Disney Analyst Says Staggs' Exit Leaves "Unusual Blemish," Uncertainty as Stock Opens Lower
"This unexpected executive shuffle likely creates stress lines in the image of cool stability that has been the public veneer of Disney under current CEO Bob Iger," says one Wall Street observer.
Shares of the Walt Disney Co. opened slightly lower Tuesday, a day after the entertainment giant said its No. 2 executive Tom Staggs would step down.
The news leaves a big question mark over the company's CEO succession as Staggs had been elevated to the role of COO last year in a move that made him the heir apparent to chairman and CEO Bob Iger, whose contract runs through 2018. But sources said the board had decided to broaden its CEO search before making a final decision, triggering Staggs to propose his resignation.
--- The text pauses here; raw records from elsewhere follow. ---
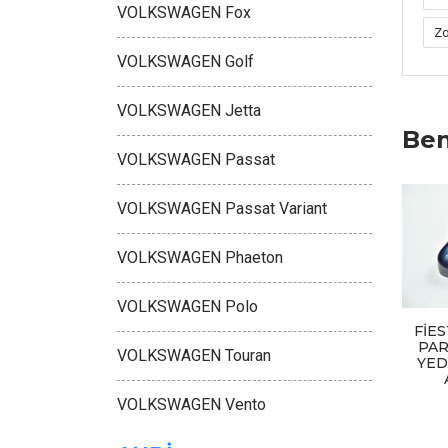
VOLKSWAGEN Fox
Zo
VOLKSWAGEN Golf
VOLKSWAGEN Jetta
Ben
VOLKSWAGEN Passat
VOLKSWAGEN Passat Variant
VOLKSWAGEN Phaeton
VOLKSWAGEN Polo
FİE
PAR
VOLKSWAGEN Touran
YED
VOLKSWAGEN Vento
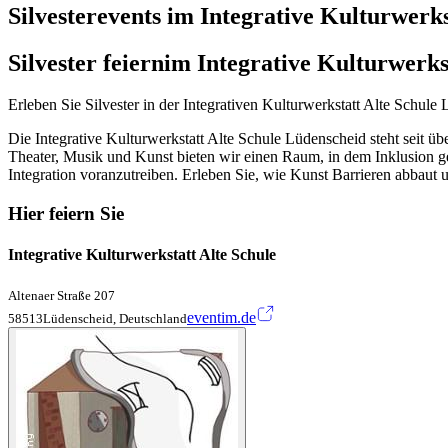
Silvesterevents im Integrative Kulturwerks
Silvester feiern
im Integrative Kulturwerks
Erleben Sie Silvester in der Integrativen Kulturwerkstatt Alte Schule
Die Integrative Kulturwerkstatt Alte Schule Lüdenscheid steht seit 
Theater, Musik und Kunst bieten wir einen Raum, in dem Inklusion g
Integration voranzutreiben. Erleben Sie, wie Kunst Barrieren abbaut
Hier feiern Sie
Integrative Kulturwerkstatt Alte Schule
Altenaer Straße 207
eventim.de
58513Lüdenscheid, Deutschland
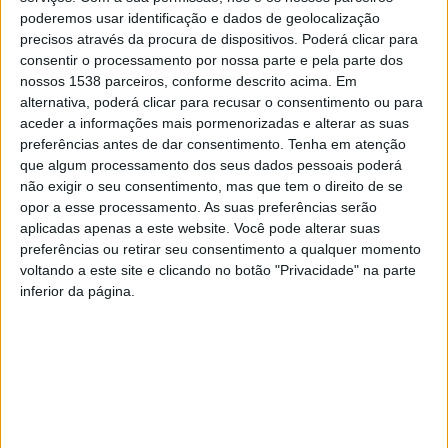
Entre as áreas de atividade mais relevantes, destacam-
poderemos usar identificação e dados de geolocalização
precisos através da procura de dispositivos. Poderá clicar para
se o comércio, a indústria, a construção, a tecnologia e
consentir o processamento por nossa parte e pela parte dos
o turismo. O Secretário de Estado das Comunidades
nossos 1538 parceiros, conforme descrito acima. Em
Portuguesas, José Luís Carneiro, disse ter feito tudo
alternativa, poderá clicar para recusar o consentimento ou para
aceder a informações mais pormenorizadas e alterar as suas
para «criar uma atmosfera propícia ao investimento
preferências antes de dar consentimento.
Tenha em atenção
com origem na diáspora, juntando agentes
que algum processamento dos seus dados pessoais poderá
não exigir o seu consentimento, mas que tem o direito de se
empresariais e entidades ligadas às mais diversas áreas
opor a esse processamento. As suas preferências serão
de atividade».
aplicadas apenas a este website. Você pode alterar suas
preferências ou retirar seu consentimento a qualquer momento
O objetivo, explicou, é «fomentar o debate, a partilha
voltando a este site e clicando no botão "Privacidade" na parte
inferior da página.
de experiências e promover o lançamento de eventuais
parcerias».
Com o lema «Conhecer para Investir», o Encontro
começou com intervenções do Ministro dos Negócios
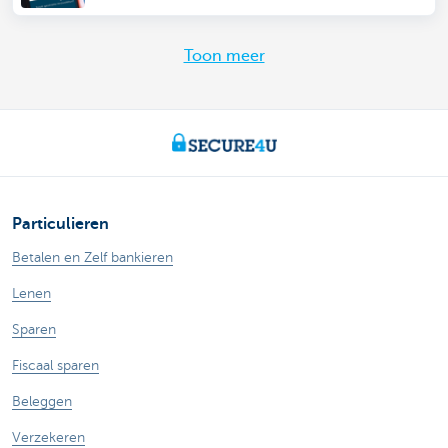
Toon meer
Particulieren
Betalen en Zelf bankieren
Lenen
Sparen
Fiscaal sparen
Beleggen
Verzekeren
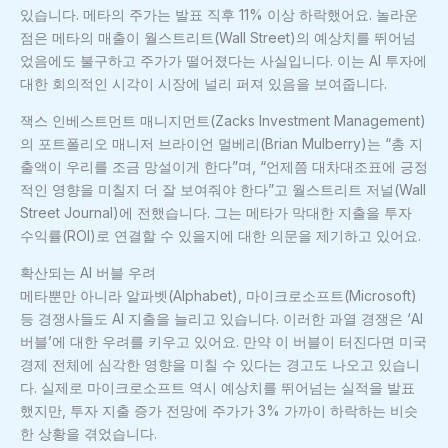
있습니다. 메타의 주가는 발표 직후 11% 이상 하락했어요. 놀라운
점은 메타의 매출이 월스트리트(Wall Street)의 예상치를 뛰어넘
었음에도 불구하고 주가가 떨어졌다는 사실입니다. 이는 AI 투자에
대한 회의적인 시각이 시장에 널리 퍼져 있음을 보여줍니다.
잭스 인베스트먼트 매니지먼트(Zacks Investment Management)
의 포트폴리오 매니저 브라이언 멀베리(Brian Mulberry)는 “총 지
출액이 우리를 조금 망설이게 한다”며, “언제쯤 대차대조표에 긍정
적인 영향을 미칠지 더 잘 보여줘야 한다”고 월스트리트 저널(Wall
Street Journal)에 전했습니다. 그는 메타가 막대한 지출을 투자
수익률(ROI)로 연결할 수 있을지에 대한 의문을 제기하고 있어요.
확산되는 AI 버블 우려
메타뿐만 아니라 알파벳(Alphabet), 마이크로소프트(Microsoft)
등 경쟁사들도 AI 지출을 늘리고 있습니다. 이러한 과열 경쟁은 ‘AI
버블’에 대한 우려를 키우고 있어요. 만약 이 버블이 터진다면 미국
경제 전체에 심각한 영향을 미칠 수 있다는 경고도 나오고 있습니
다. 실제로 마이크로소프트 역시 예상치를 뛰어넘는 실적을 발표
했지만, 투자 지출 증가 전망에 주가가 3% 가까이 하락하는 비슷
한 상황을 겪었습니다.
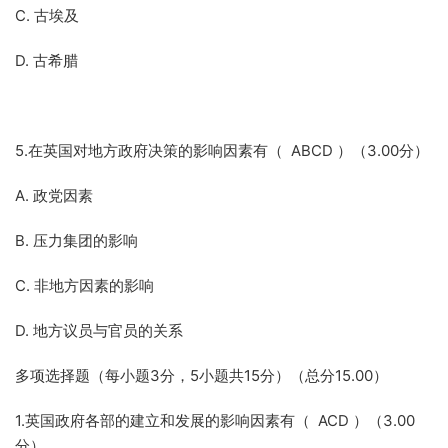
C. 古埃及
D. 古希腊
5.在英国对地方政府决策的影响因素有（ ABCD ）（3.00分）
A. 政党因素
B. 压力集团的影响
C. 非地方因素的影响
D. 地方议员与官员的关系
多项选择题（每小题3分，5小题共15分）（总分15.00）
1.英国政府各部的建立和发展的影响因素有（ ACD ）（3.00
分）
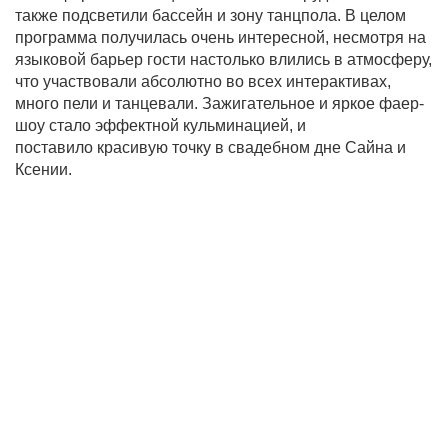
также подсветили бассейн и зону танцпола. В целом
программа получилась очень интересной, несмотря на
языковой барьер гости настолько влились в атмосферу,
что участвовали абсолютно во всех интерактивах,
много пели и танцевали. Зажигательное и яркое фаер-
шоу стало эффектной кульминацией, и
поставило
красивую точку в свадебном дне Сайна и
Ксении.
As of 9:40 a.m. ET, Disney's stock was down 1.7 percent at $97.
In overnight and Tuesday morning reports, Wall Street observers chimed in on the news and its implications, with analysts highlighting the "enormity" of the board decision and saying the COO's departure could cause "stress lines in the image of cool stability" and demonstrates how competitive the Disney CEO succession process is.
"It leaves Disney with an unusual blemish as well as uncertainty over eventual succession," Macquarie Securities analyst Tim Nollen said about Staggs' departure. "Iger has done such a commendable job in his 10 years at Disney that he will be a very hard act to follow. Iger has already delayed his retirement once. Another extension could be possible now, but two years is still plenty of time to conduct the search."
Others echoed those sentiments.
"We, like everyone else, were surprised to see that Thomas O. Staggs is departing May 6 after looking like the heir apparent for CEO for the past year," wrote FBR analyst Barton Crockett. "This unexpected executive shuffle likely creates stress lines in the image of cool stability that has been the public veneer of Disney under current CEO Bob Iger. Clearly, that is a little concerning."
But he added: "Still, what matters is the end result. And Disney and Iger have two years left to figure this out and get Disney a new leader who can carry on in the successful track (particularly in movies) laid down by Iger."
Sanford C. Bernstein analyst Todd Juenger summarized "our understanding of what transpired" in his report.
"The board wanted to broaden their search of potential candidates to replace Mr. Iger as CEO when his contract expires in 2018. (Mr. Iger's contract has already been extended once, from 2016 to 2018). The board was not in a position to provide reassurance to Mr. Staggs that he would get the job. Hence, Mr. Staggs decided it was time to move on. We have no reason to believe there was any specific project failure or decision(s) that triggered this decision."
Juenger also echoed surprised peers, writing: "Having formerly served ably as CFO, Mr. Staggs was well-liked by investors, and every indication is that he was well-liked within the Disney rank-and-file as well. Which on one hand shows the enormity of this decision for the board. The path of least resistance was clearly to ascend Mr. Staggs to CEO upon Mr. Iger's retirement. No one would have complained or accused the board of not serving the interests of shareholders."
Juenger summarized Disney's dilemma this way: "Mr. Iger is universally acknowledged as having provided exemplary leadership. How do you follow an act like that? Who could possibly live up?"
And Crockett highlighted: "For all of its whistle while you work appearance, we think it is clear that the CEO succession process at Disney is highly competitive."
He also suggested about the CEO search process: "Outsiders seem to be the likely alternative now."